P1000543 Remember that I told you the owner was inside, up on the third floor? He recounted how it felt like he was in an elevator. As the building collapsed he dropped 20 feet straight down with it! He surely would have been crushed to death save a strong wooden ladder under which somehow he managed to squirm as the building moved and swayed. That ladder took the brunt of the falling bricks and timber, and although temporarily buried alive, this man lives today because of that ladder.

This is only one story among the thousands of incredible, heart-wrenching, or extremely sad stories. Questions abound. Why did this happen? What do these people do now? Many have lost their homes, some have lost family or friends, others have lost part or all of their means to earn a living. Few have home-owners insurance, or a robust savings account from which to begin again. What do they do?

Another man we met pointed out his house...a ruined, unfixable mess of brick, wood, and rubble. It was only afternoon, yet he had already begun drinking, perhaps unable to cope with the memory of what was, the reality of what now is, and what in the world he is supposed to do now.

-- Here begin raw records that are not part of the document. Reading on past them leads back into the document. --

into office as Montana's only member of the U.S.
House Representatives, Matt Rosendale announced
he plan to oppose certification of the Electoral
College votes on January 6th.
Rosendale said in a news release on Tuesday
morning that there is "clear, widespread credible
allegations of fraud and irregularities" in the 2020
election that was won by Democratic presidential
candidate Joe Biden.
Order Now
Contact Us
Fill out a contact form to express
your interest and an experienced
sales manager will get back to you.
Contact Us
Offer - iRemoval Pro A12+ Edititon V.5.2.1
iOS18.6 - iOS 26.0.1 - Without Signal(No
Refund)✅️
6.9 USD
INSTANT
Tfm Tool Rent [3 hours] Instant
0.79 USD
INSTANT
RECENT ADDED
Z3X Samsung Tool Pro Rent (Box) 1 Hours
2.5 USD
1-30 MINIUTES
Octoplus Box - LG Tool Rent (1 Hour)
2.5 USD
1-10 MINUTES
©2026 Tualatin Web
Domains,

P1000552 And then there is fear. Just as lethal as the swaying and bumping of an earthquake is the trauma it causes and the fear it instills. The real culprit behind the fear that is running rampant in Kathmandu was not the 26th of April quake, but the 7.3 earthquake which hit on the 12th of May. It is that 2nd quake that has instilled fear deep inside, so much so that people have (and continue to) live in tents outside their homes or in open fields, some with what appears no real desire to move back inside even though their building stood up fine to the quakes. How do you combat fear? My little taste of the 5.0 tremor the other night was enough to validate that the emotion of fear is a very real thing!

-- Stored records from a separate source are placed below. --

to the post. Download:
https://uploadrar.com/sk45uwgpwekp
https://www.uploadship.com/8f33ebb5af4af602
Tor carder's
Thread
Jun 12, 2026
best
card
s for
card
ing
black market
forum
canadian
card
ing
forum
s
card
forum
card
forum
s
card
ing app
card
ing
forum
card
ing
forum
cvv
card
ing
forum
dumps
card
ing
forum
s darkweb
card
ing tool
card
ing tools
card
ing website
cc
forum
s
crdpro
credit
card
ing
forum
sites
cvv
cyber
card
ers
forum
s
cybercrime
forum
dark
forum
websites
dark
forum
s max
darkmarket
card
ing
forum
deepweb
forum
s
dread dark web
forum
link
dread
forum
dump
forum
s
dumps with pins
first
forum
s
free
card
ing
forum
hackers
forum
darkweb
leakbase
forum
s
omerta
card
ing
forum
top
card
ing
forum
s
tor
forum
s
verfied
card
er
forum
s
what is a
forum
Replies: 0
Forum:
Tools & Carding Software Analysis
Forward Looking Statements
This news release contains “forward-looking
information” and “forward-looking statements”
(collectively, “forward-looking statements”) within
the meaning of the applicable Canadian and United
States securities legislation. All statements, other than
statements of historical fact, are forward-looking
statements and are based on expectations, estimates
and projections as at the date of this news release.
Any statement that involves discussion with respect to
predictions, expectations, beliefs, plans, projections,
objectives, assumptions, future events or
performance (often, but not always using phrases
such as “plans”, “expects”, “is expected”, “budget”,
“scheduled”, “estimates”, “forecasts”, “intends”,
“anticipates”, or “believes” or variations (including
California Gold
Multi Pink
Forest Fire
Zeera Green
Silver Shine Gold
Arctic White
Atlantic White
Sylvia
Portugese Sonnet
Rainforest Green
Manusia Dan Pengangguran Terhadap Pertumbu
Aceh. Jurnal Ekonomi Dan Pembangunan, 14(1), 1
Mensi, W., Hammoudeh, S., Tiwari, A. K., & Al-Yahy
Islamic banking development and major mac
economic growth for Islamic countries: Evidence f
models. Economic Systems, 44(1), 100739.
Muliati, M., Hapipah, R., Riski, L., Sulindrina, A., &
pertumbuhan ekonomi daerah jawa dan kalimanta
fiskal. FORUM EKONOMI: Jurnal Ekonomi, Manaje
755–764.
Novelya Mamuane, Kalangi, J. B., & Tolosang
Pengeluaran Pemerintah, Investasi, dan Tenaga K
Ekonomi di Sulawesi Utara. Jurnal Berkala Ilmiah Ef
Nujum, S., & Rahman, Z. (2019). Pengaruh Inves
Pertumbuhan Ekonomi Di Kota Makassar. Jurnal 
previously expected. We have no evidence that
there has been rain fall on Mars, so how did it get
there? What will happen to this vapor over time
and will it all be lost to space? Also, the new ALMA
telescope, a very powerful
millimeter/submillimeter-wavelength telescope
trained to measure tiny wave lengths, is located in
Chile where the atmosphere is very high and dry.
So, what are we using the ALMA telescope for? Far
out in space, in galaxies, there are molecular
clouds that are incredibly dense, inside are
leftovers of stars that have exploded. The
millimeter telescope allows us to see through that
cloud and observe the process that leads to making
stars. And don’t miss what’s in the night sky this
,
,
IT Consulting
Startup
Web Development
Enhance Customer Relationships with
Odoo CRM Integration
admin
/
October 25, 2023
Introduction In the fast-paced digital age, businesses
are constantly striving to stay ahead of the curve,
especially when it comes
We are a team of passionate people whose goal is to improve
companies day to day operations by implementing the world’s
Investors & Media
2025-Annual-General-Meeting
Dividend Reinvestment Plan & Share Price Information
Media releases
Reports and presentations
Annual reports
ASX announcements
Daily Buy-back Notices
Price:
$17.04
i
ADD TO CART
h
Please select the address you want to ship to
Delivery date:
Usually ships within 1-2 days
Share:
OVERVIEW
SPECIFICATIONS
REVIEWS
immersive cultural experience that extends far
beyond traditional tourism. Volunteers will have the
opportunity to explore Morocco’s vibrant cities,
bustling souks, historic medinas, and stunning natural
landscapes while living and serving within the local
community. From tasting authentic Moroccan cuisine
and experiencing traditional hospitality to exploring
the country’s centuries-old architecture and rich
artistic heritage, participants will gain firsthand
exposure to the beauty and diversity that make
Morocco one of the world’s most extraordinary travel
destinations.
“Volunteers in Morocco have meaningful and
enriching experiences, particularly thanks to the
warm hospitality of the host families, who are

So - what is our response to this foundation-shaking event here in Nepal? I think that the best, most effective, and greatest way we can help the Nepali people is to continue to pray for them. God reveals Himself as a rock, as a fortress. He is unshakable, even if the ground here in Nepal is not. May the Nepali people turn to Him and find in Him the safety and peace they so desperately seek.

Thanks to all for praying and for caring.


Headed to Nepal

Dear Kidstown Friends,

Many of you have followed the recent tragic events in Nepal, have expressed concern, have lifted this country and its people up in prayer, and have generously given so that we can assist in the relief and reconstruction efforts. Sincerest thanks to each of you.

I am writing to you from seat 22A on a KLM flight headed to Amsterdam, then Dubai, with final destination Kathmandu. The visit in Nepal will be brief. The primary objectives: assess structural damage to the orphanage facilities, and encourage the orphanage leaders. Kidstown is partnering with seven orphanages that were affected by the earthquakes, and even now, according to a report received yesterday from one of the orphanage leaders, the kids are sleeping in tents outside the building due to the on-going after-shocks that continue to ripple through the Kathmandu valley.

Thanks to you, we have already sent a financial relief package to all of our partner Nepal orphanages as a way of helping them to compensate for increased costs of food and fuel caused by the earthquake. We also will be distributing water filters and medical supplies to help in the present as well as in readiness for any future tremors. And, as we gain a better idea these next few days of damages to facilities, we will aim to dial in relief funds to assist in the reconstruction efforts.

God has given all of us the opportunity to play a part in the Nepal earthquake story. Our part may be small, but let’s just be faithful and do our part well.

Will try to send an update from Nepal soon. Please continue to pray for Nepal, its leaders, the general population, the orphanages, and all the aid workers. Thanks.